PBSI Skors Greysia/Meiliana Sampai Awal Desember

PBSI Skors Greysia/Meiliana Sampai Awal Desember

Amalia Dwi Septi - Sport
Selasa, 04 Sep 2012 17:14 WIB
PBSI Skors Greysia/Meiliana Sampai Awal Desember
Michael Regan/Getty Images
Jakarta -

Pengurus Besar Persatuan Bulutangkis Seluruh Indonesia (PB PBSI) akhirnya memutuskan menjatuhkan sanksi pada ganda putri Greysia Polii/Meiliana Jauhari terkait skandal di Olimpiade 2012.

Hukuman tersebut berupa larangan mengikuti pertandingan di semua kalender PBSI dan BWF (Badminton World Federation) sampai 3 Desember 2012. Selain kedua pemain, sanksi yang sama diberlakukan untuk pelatih Paulus Firman.

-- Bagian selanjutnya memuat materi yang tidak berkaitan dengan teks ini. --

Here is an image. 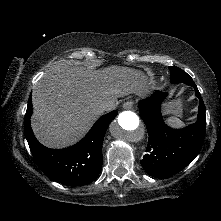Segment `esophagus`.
I'll use <instances>...</instances> for the list:
<instances>
[{"label": "esophagus", "instance_id": "esophagus-1", "mask_svg": "<svg viewBox=\"0 0 221 221\" xmlns=\"http://www.w3.org/2000/svg\"><path fill=\"white\" fill-rule=\"evenodd\" d=\"M133 105H134V101L129 100L123 104V108L124 109H132Z\"/></svg>", "mask_w": 221, "mask_h": 221}]
</instances>
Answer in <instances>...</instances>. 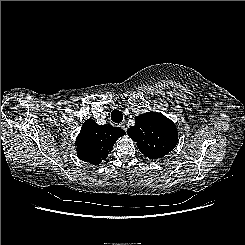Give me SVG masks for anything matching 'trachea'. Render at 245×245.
I'll return each mask as SVG.
<instances>
[{
  "label": "trachea",
  "mask_w": 245,
  "mask_h": 245,
  "mask_svg": "<svg viewBox=\"0 0 245 245\" xmlns=\"http://www.w3.org/2000/svg\"><path fill=\"white\" fill-rule=\"evenodd\" d=\"M111 120L114 123H120L123 120V115L119 110H113L111 113Z\"/></svg>",
  "instance_id": "3493384b"
}]
</instances>
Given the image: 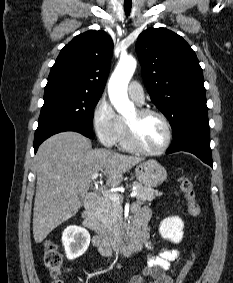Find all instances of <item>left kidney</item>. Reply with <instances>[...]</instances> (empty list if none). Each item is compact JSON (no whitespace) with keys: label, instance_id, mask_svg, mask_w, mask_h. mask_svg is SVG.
<instances>
[{"label":"left kidney","instance_id":"1","mask_svg":"<svg viewBox=\"0 0 233 283\" xmlns=\"http://www.w3.org/2000/svg\"><path fill=\"white\" fill-rule=\"evenodd\" d=\"M184 223L179 217L164 219L159 228L162 238L179 243L183 238Z\"/></svg>","mask_w":233,"mask_h":283}]
</instances>
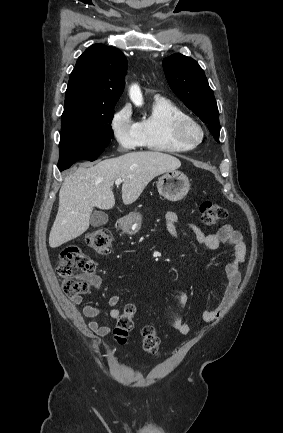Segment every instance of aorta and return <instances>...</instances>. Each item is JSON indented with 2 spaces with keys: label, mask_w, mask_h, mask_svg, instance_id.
Returning <instances> with one entry per match:
<instances>
[{
  "label": "aorta",
  "mask_w": 283,
  "mask_h": 433,
  "mask_svg": "<svg viewBox=\"0 0 283 433\" xmlns=\"http://www.w3.org/2000/svg\"><path fill=\"white\" fill-rule=\"evenodd\" d=\"M129 96L131 101L136 106H142L143 105V97L140 90V87L137 84H133L129 88Z\"/></svg>",
  "instance_id": "aorta-1"
}]
</instances>
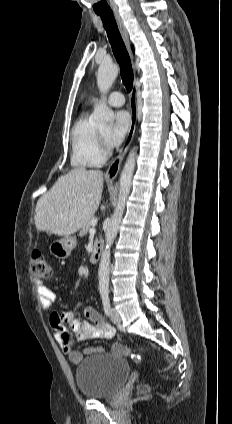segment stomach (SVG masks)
<instances>
[{
  "label": "stomach",
  "instance_id": "obj_1",
  "mask_svg": "<svg viewBox=\"0 0 232 424\" xmlns=\"http://www.w3.org/2000/svg\"><path fill=\"white\" fill-rule=\"evenodd\" d=\"M77 241L74 236H64L50 244L49 251L57 258H67L76 247Z\"/></svg>",
  "mask_w": 232,
  "mask_h": 424
}]
</instances>
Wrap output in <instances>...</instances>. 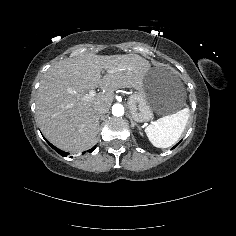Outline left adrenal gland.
Returning <instances> with one entry per match:
<instances>
[{
    "label": "left adrenal gland",
    "instance_id": "1",
    "mask_svg": "<svg viewBox=\"0 0 236 236\" xmlns=\"http://www.w3.org/2000/svg\"><path fill=\"white\" fill-rule=\"evenodd\" d=\"M131 127L133 128L135 125H137L136 122L133 121V119L130 117Z\"/></svg>",
    "mask_w": 236,
    "mask_h": 236
}]
</instances>
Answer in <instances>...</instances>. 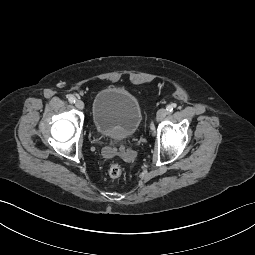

"Kami selaku PBSI dan BWF juga telah putuskan untuk memberi sanksi kepada mereka. Setelah mendengar seluruh pihak plus pelatih. Kami memutuskan bahwa tindakan mereka melanggar fairplay," ujar Sekjen PBSI Yacob Rusdianto di Restoran Nusa Dua, Jakarta, Senin (4/9/2012).

SCROLL TO CONTINUE WITH CONTENT

"Oleh karena itu, kami memberi larangan kepada mereka bermain di bawah PBSI dan BWF sampai 3 Desember," lanjutnya.

Greysia/Meiliana termasuk empat pasangan ganda putri yang divonis bersalah dan didepak dari Olimpiade lalu, karena tidak bermain sungguh-sungguh di pertandingan terakhir kualifikasi Grup C. Mereka terlihat sengaja tidak mau menang demi menghindari lawan tertentu di babak berikutnya.

Ketiga pasangan lain adalah dua dari China dan satu dari Korea Selatan, dan mereka termasuk tim pelatihnya telah dijatuhi hukuman masing-masing dari federasinya.

Atas hukuman tersebut, Greysia/Meiliana juga dipastikan tidak bisa mengikuti PON XVIII. Meski demikian, PBSI memberi kesempatan kepada pasangan ganda putri itu untuk mengajukan banding.

"Banding boleh saja, silakan. Tapi lebih baik lagi ini bisa menjadi pelajaran mereka," ujar Yacob.

Sementara itu, pelatih Paulus Firman tak luput dihukum karena merupakan "suatu kesatuan" dengan pemain bersangkutan.

"Karena pemain itu pasti didampingi pelatih. Karena pelatih dan pemain itu suatu kejadian bersamaan. Sebab kesempakatan dalam Olimpic Charter semua harus fairplay. BWF memutuskan melanggar maka PBSI harus patuh," tuntas Yacob.